Output the entries below exactly as written, omitting pictures.

== RECORDS SHOWN

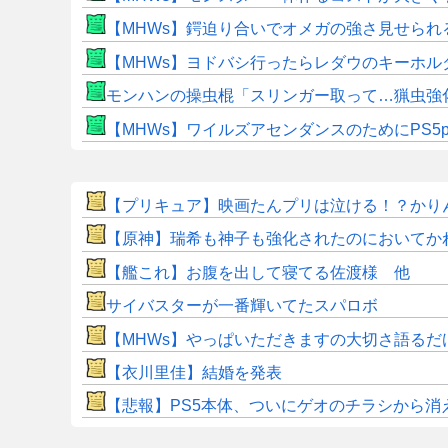
【MHWs】鍔迫り合いでオメガの強さ見せられ
【MHWs】ヨドバシ行ったらレダウのキーホル
モンハンの操虫棍「スリンガー取って…猟虫強
【MHWs】ワイルズアセンダンスのためにPS5
【プリキュア】映画たんプリは泣ける！？かり
【原神】瑞希も神子も強化されたのにおいてか
【艦これ】お腹を出して寝てる佐渡様 他
サイバスターが一番輝いてたスパロボ
【MHWs】やっぱいただきますの大切さ語るだ
【衣川里佳】結婚を発表
【悲報】PS5本体、ついにゲオのチラシから消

====

- REPLY TO THE TASK -
【MHWs】鍔迫り合いでオメガの強さ見せられ
【MHWs】ヨドバシ行ったらレダウのキーホル
モンハンの操虫棍「スリンガー取って…猟虫強
【MHWs】ワイルズアセンダンスのためにPS5
【プリキュア】映画たんプリは泣ける！？かり
【原神】瑞希も神子も強化されたのにおいてか
【艦これ】お腹を出して寝てる佐渡様 他
サイバスターが一番輝いてたスパロボ
【MHWs】やっぱいただきますの大切さ語るだ
【衣川里佳】結婚を発表
【悲報】PS5本体、ついにゲオのチラシから消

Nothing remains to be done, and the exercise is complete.